Today work progressed pretty well. I’ve updated the code that handles tile deletion and have moved over to fixing up tests. Copy and paste still need to be updated, but I’m more likely to find fundamental issues in the code I already have, so I definitely want to get that fixed up first.
I’m fixing up small mistakes from the refactor, and once that is done (and all current tests pass), I am going to start adding tests to try and find bugs when multiple builder’s operations interleave. Ideally, I want to use my automated testing code to find the bugs, but there are some limits here.
To perform automated tests, I made a very simplified implementation of the board, and it’s core operations, we call this the model. I then take the model, an instance of the actual board class, and a stream of random board operations. I apply the stream of operations to both the model and the board and then compare the state of each to ensure we got the same results.
The model, as mentioned, is very simplified. One simplification is that it doesn’t support multiple builders. This means that while it’s great for testing against one board, it’s not so useful for testing against two boards that are being manipulated by separate players.

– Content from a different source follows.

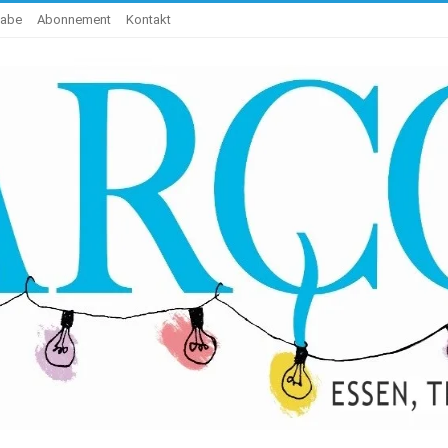
gabe
Abonnement
Kontakt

We still can get some useful data, though. If we take a board and have two players add and delete things, it should be the same as if a single player performed those same actions in the same order. This means for those operations, we can use our model. However, undo/redo operate on a player’s own action history and so can’t be modeled the same way.
Regardless of the limitation, it’s still useful to use the automated tester, so I’m definitely going to implement the add/delete case mentioned above.
I should have that working tomorrow if all goes well.
Today has gone well, I feel like the code that handles adding tiles and the undo/redo of ‘add tiles’ has taken shape well. Whilst I’m not stoked about increased complexity, I’m glad to see code shaping up in the right ways.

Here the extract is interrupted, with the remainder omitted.